:: Work instructions ::
Report the tally of lines featuring the word "dans" in the entries below, without anything else.

:: Dataset entries ::
··········

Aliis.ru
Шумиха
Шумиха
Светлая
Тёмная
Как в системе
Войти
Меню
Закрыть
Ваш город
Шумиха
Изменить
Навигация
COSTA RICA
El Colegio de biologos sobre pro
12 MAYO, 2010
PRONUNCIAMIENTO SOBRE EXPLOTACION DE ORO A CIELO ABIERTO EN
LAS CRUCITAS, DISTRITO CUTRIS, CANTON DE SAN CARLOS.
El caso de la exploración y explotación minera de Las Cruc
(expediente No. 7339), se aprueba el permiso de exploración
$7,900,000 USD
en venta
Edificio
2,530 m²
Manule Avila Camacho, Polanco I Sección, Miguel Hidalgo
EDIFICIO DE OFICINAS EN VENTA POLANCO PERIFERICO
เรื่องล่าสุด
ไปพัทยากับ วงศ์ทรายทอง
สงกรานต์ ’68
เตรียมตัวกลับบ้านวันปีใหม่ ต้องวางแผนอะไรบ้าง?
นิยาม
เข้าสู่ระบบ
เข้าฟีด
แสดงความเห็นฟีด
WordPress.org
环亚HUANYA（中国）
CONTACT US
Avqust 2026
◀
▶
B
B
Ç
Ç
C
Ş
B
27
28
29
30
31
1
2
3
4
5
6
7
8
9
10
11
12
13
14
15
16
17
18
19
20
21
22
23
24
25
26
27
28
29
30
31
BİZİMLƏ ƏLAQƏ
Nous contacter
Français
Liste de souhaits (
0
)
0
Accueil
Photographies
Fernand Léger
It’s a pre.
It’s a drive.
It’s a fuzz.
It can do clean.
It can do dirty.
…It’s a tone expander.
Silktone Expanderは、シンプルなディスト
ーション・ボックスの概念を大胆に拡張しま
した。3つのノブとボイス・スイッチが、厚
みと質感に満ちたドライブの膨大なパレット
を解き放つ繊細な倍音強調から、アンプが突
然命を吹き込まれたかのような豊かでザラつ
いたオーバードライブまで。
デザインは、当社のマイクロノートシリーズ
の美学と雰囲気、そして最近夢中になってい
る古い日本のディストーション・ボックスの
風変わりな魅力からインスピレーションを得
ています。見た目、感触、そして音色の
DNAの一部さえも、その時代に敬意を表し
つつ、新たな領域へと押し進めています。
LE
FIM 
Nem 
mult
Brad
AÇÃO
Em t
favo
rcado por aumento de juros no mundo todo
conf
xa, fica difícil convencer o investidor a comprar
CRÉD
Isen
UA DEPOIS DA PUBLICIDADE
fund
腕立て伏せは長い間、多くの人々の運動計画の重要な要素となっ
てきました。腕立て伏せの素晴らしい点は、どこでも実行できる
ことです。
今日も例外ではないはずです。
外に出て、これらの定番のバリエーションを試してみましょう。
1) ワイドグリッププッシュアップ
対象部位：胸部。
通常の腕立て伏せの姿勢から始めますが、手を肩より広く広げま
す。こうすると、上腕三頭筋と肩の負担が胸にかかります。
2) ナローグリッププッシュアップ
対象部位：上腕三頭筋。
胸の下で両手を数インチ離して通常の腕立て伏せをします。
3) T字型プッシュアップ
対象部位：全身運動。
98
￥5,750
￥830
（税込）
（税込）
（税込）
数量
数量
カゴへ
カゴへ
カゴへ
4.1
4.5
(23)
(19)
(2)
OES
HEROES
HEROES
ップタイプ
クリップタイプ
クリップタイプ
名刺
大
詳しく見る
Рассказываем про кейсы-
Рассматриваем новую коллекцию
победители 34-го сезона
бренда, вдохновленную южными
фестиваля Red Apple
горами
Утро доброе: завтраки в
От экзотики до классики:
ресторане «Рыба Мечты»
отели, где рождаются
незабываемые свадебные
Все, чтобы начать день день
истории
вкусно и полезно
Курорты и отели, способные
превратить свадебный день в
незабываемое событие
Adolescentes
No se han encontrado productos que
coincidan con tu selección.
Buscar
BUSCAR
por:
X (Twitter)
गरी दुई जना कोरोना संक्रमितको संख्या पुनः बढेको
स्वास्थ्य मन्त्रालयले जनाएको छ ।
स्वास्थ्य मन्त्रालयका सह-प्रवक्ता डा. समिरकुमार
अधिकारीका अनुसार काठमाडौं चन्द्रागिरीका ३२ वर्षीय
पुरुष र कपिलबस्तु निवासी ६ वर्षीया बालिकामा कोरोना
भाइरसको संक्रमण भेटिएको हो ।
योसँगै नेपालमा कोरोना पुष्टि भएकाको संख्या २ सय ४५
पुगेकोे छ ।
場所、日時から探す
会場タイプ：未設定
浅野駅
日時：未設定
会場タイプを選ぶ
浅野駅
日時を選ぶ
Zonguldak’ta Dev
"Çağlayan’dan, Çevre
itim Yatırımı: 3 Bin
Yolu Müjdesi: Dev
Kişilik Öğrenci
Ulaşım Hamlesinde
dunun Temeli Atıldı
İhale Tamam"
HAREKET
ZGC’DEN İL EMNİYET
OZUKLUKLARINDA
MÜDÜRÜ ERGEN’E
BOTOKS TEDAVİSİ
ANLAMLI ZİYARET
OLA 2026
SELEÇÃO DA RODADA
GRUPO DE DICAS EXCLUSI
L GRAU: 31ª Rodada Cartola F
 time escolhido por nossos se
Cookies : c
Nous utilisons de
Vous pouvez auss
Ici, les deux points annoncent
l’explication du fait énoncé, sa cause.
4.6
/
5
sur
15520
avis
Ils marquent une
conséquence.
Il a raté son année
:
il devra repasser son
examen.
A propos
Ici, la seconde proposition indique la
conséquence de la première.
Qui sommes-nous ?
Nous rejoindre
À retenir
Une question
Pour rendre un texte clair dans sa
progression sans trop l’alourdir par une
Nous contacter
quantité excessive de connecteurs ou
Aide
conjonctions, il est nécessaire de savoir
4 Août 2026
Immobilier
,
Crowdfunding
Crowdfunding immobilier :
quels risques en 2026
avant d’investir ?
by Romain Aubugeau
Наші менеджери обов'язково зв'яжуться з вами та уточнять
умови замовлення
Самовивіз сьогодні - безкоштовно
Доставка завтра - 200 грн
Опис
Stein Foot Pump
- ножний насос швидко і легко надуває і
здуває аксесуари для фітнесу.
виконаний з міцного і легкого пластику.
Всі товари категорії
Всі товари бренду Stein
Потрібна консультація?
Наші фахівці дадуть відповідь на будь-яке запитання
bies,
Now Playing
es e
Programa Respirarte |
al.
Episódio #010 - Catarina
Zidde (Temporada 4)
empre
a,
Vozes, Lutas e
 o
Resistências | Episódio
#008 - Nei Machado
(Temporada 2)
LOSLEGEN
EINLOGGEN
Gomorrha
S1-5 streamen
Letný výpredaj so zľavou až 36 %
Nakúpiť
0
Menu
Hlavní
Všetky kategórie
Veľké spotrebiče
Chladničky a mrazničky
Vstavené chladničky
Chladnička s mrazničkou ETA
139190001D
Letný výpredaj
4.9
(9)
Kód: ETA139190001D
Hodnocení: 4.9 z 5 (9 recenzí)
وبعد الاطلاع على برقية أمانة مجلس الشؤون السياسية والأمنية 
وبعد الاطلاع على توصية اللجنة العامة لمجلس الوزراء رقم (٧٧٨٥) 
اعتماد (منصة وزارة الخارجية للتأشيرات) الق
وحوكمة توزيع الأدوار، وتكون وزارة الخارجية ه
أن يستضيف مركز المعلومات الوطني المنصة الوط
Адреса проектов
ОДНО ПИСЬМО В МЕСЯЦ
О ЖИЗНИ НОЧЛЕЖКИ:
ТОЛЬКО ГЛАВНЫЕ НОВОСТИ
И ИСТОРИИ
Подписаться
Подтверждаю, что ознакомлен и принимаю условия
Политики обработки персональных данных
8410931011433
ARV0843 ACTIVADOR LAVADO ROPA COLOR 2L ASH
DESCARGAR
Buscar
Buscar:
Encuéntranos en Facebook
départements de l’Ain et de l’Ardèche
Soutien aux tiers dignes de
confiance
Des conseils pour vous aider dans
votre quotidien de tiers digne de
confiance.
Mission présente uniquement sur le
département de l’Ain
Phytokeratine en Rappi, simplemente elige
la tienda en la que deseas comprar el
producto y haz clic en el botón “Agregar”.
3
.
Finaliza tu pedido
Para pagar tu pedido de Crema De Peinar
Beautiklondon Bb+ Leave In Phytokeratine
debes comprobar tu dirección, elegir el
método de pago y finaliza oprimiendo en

··········

:: Solution to the problem ::
2